Initiative anti-étrangers: l´UDC prône le oui contre l´avis du Conseil fédéral

En approuvant l’initiative anti-étrangers, l’UDC est le seul parti gouvernemental à ne pas suivre l'avis du Conseil fédéral. Keystone

Ce week-end à Genève, les délégués de l'UDC ont ignoré le mot d'ordre de la direction du parti. Ils ont approuvé l'initiative des 18 pour cent, provoquant ainsi la colère de la gauche alternative genevoise.

Ce contenu a été publié le 20 août 2000 - 12:51

C'est sous des jets de terre et aux cris d'«UDC fasciste» que les délégués démocrates du centre ont été accueillis à la sortie de leur assemblée ce week-end à Genève. Ils venaient de décider par 151 voix contre 109 de soutenir l'initiative qui vise à limiter à 18 pour cent la population étrangère en Suisse.

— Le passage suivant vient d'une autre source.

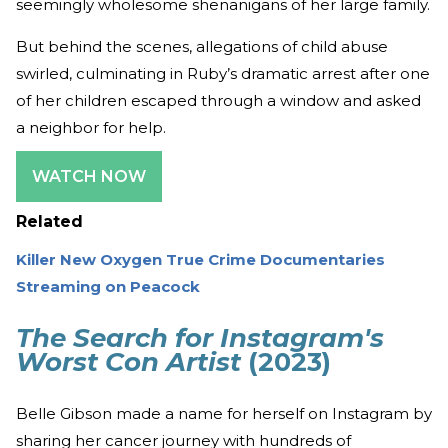
seemingly wholesome shenanigans of her large family.
But behind the scenes, allegations of child abuse
swirled, culminating in Ruby’s dramatic arrest after one
of her children escaped through a window and asked
a neighbor for help.
WATCH NOW
Related
Killer New Oxygen True Crime Documentaries
Streaming on Peacock
The Search for Instagram's
Worst Con Artist
(2023)
Belle Gibson made a name for herself on Instagram by
sharing her cancer journey with hundreds of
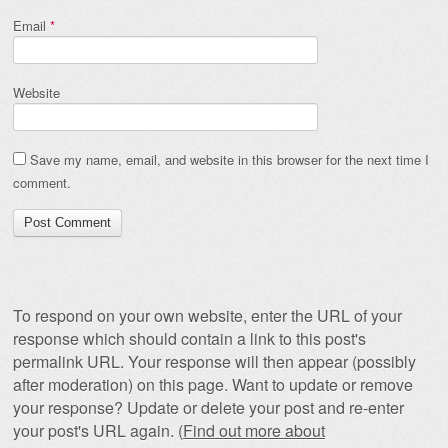
Email
*
Website
Save my name, email, and website in this browser for the next time I
comment.
To respond on your own website, enter the URL of your
response which should contain a link to this post's
permalink URL. Your response will then appear (possibly
after moderation) on this page. Want to update or remove
your response? Update or delete your post and re-enter
your post's URL again. (
Find out more about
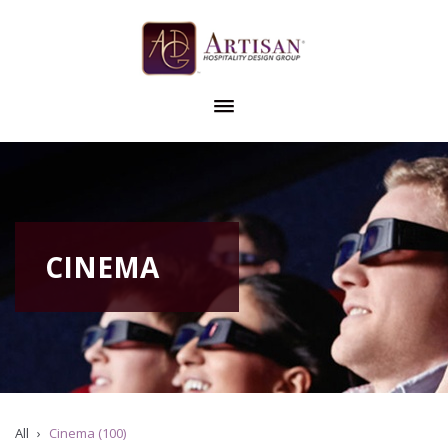
CINEMA
All
Cinema (100)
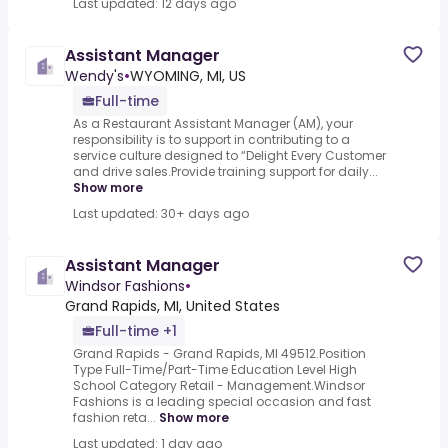
Last updated: 12 days ago
Assistant Manager
Wendy's
•
WYOMING, MI, US
Full-time
As a Restaurant Assistant Manager (AM), your
responsibility is to support in contributing to a
service culture designed to “Delight Every Customer
and drive sales.Provide training support for daily...
Show more
Last updated: 30+ days ago
Assistant Manager
Windsor Fashions
•
Grand Rapids, MI, United States
Full-time +1
Grand Rapids - Grand Rapids, MI 49512.Position
Type Full-Time/Part-Time Education Level High
School Category Retail - Management.Windsor
Fashions is a leading special occasion and fast
fashion reta...
Show more
Last updated: 1 day ago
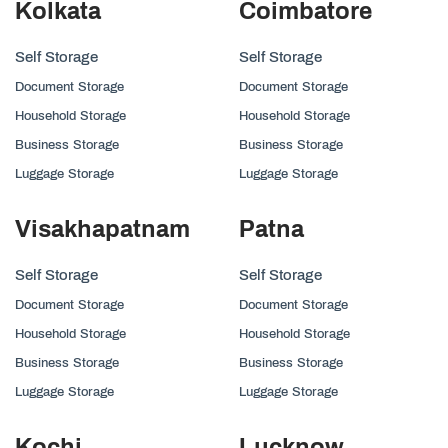
Kolkata
Coimbatore
Self Storage
Self Storage
Document Storage
Document Storage
Household Storage
Household Storage
Business Storage
Business Storage
Luggage Storage
Luggage Storage
Visakhapatnam
Patna
Self Storage
Self Storage
Document Storage
Document Storage
Household Storage
Household Storage
Business Storage
Business Storage
Luggage Storage
Luggage Storage
Kochi
Lucknow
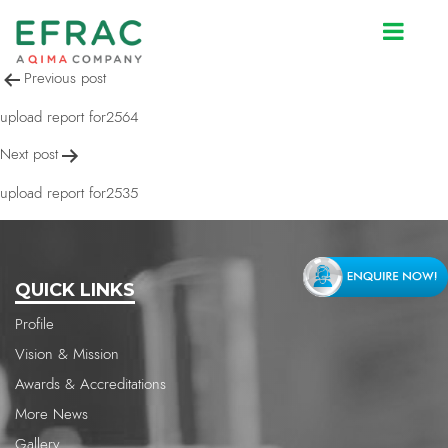
upload report for2592
Post
Previous post
navigation
upload report for2564
Next post
upload report for2535
QUICK LINKS
Profile
Vision & Mission
Awards & Accreditations
More News
Gallery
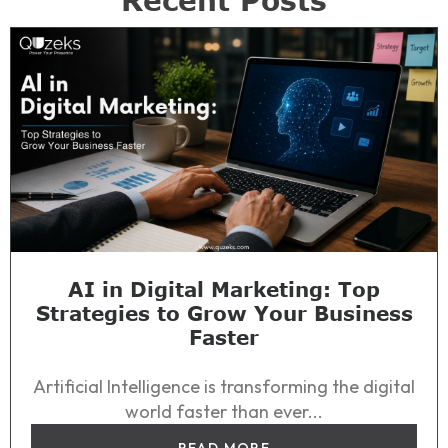
Recent Posts
AI in Digital Marketing: Top
Strategies to Grow Your Business
Faster
Artificial Intelligence is transforming the digital
world faster than ever...
READ MORE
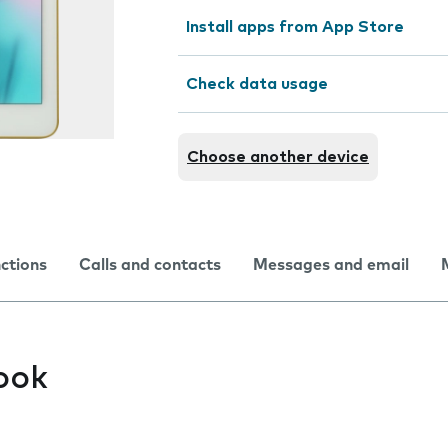
Install apps from App Store
Check data usage
Choose another device
nctions
Calls and contacts
Messages and email
ook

Un mot d'ordre qui a aussitôt provoqué la colère des manifestants de la gauche alternative genevoise, qui pique-niquaient dans les jardins tout proches: des drapeaux rouges ont été déployés tous azimuts et les invectives «Allez les millionnaires, sortez!» ont fusé.

Finalement, il y a eu plus de bruit que de débordement. Dans leur grande majorité, les démocrates du centre ont quitté les lieux sans chercher à provoquer les manifestants. Seuls quelques-uns d'entre eux se sont laissés aller à des gestes rappelant ceux de l'extrême droite.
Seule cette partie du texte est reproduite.